BEGIN
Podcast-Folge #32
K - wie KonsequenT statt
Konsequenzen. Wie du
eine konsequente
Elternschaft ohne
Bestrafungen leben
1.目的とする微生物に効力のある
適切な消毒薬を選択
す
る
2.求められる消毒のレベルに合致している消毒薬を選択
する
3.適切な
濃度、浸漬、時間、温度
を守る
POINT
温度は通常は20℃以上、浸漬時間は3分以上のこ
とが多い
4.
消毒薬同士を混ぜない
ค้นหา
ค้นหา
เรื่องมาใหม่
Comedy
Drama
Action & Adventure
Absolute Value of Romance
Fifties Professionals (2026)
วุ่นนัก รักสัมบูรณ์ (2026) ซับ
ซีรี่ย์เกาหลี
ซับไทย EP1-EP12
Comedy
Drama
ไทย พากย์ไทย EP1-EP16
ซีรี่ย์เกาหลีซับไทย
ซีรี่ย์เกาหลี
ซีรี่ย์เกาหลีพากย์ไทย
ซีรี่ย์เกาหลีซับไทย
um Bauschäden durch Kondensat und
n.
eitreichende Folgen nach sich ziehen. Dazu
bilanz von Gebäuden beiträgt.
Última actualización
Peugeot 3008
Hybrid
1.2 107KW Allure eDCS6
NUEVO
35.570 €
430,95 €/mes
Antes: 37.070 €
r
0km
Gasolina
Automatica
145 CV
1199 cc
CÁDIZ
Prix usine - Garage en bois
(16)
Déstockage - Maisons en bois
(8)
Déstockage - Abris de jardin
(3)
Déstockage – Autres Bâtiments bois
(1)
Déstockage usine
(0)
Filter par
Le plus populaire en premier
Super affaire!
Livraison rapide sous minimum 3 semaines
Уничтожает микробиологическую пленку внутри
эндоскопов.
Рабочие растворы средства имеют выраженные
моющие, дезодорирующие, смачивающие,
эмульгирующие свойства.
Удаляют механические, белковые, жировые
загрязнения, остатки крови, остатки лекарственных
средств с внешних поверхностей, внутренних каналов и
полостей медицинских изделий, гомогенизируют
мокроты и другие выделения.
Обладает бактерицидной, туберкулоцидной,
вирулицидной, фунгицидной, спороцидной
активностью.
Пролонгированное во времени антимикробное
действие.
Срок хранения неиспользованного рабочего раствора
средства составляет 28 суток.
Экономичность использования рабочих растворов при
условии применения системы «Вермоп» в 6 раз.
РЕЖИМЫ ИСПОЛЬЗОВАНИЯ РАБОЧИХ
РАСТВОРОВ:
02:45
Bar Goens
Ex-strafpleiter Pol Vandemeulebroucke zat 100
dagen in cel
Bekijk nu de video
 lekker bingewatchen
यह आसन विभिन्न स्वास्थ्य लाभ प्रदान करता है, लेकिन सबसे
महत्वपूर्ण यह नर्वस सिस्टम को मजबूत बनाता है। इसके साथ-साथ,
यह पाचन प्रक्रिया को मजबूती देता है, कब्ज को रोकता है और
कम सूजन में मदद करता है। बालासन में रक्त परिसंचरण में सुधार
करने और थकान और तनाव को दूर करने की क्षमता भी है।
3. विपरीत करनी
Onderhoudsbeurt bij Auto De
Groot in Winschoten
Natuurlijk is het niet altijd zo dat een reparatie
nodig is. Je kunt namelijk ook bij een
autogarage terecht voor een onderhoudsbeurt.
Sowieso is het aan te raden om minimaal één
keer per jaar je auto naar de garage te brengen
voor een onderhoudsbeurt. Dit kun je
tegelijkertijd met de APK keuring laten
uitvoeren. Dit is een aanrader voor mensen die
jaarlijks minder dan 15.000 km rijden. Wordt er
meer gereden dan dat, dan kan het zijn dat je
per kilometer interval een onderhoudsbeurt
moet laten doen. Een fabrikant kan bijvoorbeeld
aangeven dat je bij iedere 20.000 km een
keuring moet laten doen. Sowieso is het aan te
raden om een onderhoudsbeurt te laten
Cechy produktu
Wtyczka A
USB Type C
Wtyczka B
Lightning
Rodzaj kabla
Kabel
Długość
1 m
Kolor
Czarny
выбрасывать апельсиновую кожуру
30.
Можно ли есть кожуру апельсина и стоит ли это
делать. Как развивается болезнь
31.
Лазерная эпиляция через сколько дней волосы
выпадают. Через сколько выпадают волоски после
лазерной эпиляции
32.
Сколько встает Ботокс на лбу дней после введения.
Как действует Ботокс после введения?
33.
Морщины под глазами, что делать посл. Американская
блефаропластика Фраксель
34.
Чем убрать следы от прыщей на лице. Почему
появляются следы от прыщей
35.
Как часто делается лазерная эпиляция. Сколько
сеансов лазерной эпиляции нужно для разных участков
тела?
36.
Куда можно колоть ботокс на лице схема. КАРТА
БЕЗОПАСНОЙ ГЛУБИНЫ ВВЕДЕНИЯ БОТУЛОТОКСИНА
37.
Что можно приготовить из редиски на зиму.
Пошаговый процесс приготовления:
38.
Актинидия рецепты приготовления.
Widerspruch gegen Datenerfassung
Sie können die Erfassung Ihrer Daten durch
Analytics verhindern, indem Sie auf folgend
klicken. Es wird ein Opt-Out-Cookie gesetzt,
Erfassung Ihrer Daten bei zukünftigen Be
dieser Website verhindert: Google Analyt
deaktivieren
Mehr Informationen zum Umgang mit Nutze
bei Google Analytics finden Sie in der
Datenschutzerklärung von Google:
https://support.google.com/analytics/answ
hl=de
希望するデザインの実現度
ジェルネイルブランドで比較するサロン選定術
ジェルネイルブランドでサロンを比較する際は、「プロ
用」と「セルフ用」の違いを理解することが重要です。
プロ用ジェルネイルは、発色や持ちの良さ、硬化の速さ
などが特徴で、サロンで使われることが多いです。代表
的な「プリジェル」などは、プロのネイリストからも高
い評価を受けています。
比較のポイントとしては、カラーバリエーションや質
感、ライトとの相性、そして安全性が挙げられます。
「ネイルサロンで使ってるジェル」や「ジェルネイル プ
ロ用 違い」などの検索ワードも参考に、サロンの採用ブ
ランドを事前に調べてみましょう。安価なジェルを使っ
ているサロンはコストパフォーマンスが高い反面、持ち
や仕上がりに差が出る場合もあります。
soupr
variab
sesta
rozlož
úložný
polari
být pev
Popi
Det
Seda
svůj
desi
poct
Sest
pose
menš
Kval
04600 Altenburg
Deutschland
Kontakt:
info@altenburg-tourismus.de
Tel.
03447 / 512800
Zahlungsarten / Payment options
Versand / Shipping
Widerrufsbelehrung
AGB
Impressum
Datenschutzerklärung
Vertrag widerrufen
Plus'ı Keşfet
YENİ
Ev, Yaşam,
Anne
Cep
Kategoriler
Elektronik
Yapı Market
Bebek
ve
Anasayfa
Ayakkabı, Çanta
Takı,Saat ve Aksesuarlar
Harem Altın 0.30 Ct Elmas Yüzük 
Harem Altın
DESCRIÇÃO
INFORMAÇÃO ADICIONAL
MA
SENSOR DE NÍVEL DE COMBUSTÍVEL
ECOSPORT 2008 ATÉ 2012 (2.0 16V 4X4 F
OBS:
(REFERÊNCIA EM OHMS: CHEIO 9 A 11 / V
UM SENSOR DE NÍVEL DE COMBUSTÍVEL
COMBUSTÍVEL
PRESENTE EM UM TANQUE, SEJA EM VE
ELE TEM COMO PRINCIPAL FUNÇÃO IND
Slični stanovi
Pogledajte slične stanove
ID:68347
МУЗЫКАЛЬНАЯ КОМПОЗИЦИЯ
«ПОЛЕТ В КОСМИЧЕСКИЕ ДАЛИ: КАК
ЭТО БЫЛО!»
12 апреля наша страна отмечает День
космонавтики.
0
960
END
## TASK DESCRIPTION
Above are the entries; copy out every line among them that contains the word "средства".

## TASK SOLUTION
Рабочие растворы средства имеют выраженные
средства составляет 28 суток.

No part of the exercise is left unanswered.